EXERCISE BRIEF
Start at the line that contains "ハイエンドゾーンが好調で客単価が伸びた。長く取得率の落ちてい". Repeat it and each line after it, exactly, up to and including the final line of the data.

EXTRACTED DATA
- Opening Delimiter -

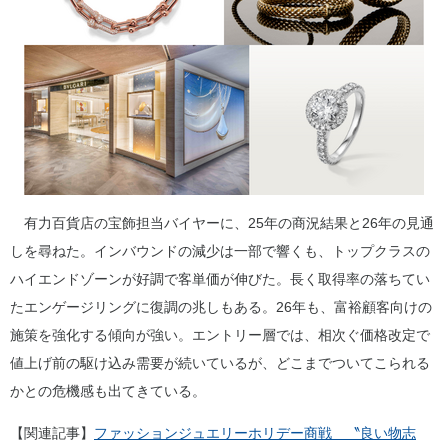
有力百貨店の宝飾担当バイヤーに、25年の商況結果と26年の見通
しを尋ねた。インバウンドの減少は一部で響くも、トップクラスの
ハイエンドゾーンが好調で客単価が伸びた。長く取得率の落ちてい
たエンゲージリングに復調の兆しもある。26年も、富裕顧客向けの
施策を強化する傾向が強い。エントリー層では、相次ぐ価格改定で
値上げ前の駆け込み需要が続いているが、どこまでついてこられる
かとの危機感も出てきている。
【関連記事】
ファッションジュエリーホリデー商戦 〝良い物志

- Closing Delimiter -

TASK SOLUTION
ハイエンドゾーンが好調で客単価が伸びた。長く取得率の落ちてい
たエンゲージリングに復調の兆しもある。26年も、富裕顧客向けの
施策を強化する傾向が強い。エントリー層では、相次ぐ価格改定で
値上げ前の駆け込み需要が続いているが、どこまでついてこられる
かとの危機感も出てきている。
【関連記事】
ファッションジュエリーホリデー商戦 〝良い物志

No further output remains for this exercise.